Revenue is at risk due to new forms of payment under the Affordable Care Act and hospitals are looking to their supply chains to make up for the loss, reported The Wall Street Journal. Hospitals are a bit behind in their adoption of supply chain technologies but these new waves of decreased revenue are prompting a shift.
Historically, many hospitals have relied on manually counting inventory or eyeballing their stock. This method proved inefficient as many hospitals order too many of some instruments and too few of others, noted the source. There was also a lack of communication between partner hospitals. So, while one facility may have had a surplus of surgical sponges, and another may have had a deficit, there was no system in place to share resources.
RFID technology will help with supply chain management
While not all hospitals are making moves towards supply chain technology, health care networks such as BJC are switching their hospitals' over to radio frequency identification tags, otherwise known as RFID tags.
According to WSJ, these tags track medical devices and can store information regarding new orders and order surpluses. All the information stored in these RFID tags is sent over to a main database that helps organize inventory information.
The source noted that the use of this supply chain technology has resulted in a 23 percent decrease in surplus stock during tests conducted by health systems.
BJC health care network is spending millions investing in these RFID tags but plans to seen millions of dollars in returned inventory costs and ultimately projects the organization they will make its money back in less than 18 months, explained WSJ.
"When something is purchased [in other industries] the whole supply chain knows," said General Manager of Medical Services and Solutions for Cardinal Health Inc. Tony Vahedian to the WSJ. "They are smart, intelligent supply chains driven by data. You don't have that in healthcare."
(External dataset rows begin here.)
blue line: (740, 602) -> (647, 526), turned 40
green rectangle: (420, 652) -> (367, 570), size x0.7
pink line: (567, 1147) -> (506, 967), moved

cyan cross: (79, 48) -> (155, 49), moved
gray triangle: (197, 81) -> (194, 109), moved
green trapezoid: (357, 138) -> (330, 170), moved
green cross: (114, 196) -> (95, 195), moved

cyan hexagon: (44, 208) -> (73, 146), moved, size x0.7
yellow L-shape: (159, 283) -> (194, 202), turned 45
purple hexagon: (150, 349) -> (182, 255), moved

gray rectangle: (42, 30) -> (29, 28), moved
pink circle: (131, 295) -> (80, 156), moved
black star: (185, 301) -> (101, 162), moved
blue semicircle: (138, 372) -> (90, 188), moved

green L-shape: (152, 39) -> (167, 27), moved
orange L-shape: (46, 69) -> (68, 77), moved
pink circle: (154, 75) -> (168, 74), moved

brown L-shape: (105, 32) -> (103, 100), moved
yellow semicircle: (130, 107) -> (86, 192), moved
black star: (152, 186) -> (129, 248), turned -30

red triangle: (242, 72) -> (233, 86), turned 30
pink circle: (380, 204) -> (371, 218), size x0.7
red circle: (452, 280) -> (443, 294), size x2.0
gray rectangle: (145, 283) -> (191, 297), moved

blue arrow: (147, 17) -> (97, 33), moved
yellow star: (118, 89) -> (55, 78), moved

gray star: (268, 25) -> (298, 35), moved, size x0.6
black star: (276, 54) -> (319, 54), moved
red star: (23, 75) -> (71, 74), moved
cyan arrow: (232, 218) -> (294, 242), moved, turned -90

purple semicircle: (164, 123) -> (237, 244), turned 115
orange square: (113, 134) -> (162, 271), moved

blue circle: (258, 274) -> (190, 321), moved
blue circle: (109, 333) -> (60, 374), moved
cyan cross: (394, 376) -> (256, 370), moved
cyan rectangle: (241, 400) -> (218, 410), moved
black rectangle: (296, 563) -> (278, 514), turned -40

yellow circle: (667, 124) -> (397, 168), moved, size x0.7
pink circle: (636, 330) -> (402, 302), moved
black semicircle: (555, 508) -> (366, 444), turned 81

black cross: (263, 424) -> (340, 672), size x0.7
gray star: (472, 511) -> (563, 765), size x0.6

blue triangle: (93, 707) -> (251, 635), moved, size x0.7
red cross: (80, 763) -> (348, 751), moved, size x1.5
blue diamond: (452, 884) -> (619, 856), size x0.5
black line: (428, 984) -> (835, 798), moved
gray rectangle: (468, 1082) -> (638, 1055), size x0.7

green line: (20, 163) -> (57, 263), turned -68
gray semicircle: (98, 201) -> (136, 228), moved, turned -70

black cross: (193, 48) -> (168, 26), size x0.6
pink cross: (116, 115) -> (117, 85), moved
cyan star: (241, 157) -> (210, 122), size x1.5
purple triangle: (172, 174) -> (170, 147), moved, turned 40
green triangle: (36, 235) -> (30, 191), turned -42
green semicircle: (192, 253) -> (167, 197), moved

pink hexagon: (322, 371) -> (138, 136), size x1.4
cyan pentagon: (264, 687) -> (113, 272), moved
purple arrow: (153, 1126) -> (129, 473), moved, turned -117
Inventory ordering is not the only sector of the supply chain where the health care industry faces problems. Expiration is a serious problem with medical supplies.
FierceHealthIT reported that anywhere between 10 and 15 percent of all inventory ends up expiring before use. This totals out to around $5 billion a year in losses for hospitals. RFID tags can help remedy this problem as well, the information transmitted to the tags includes expiration dates and can help health care leaders manage supply waste in this area.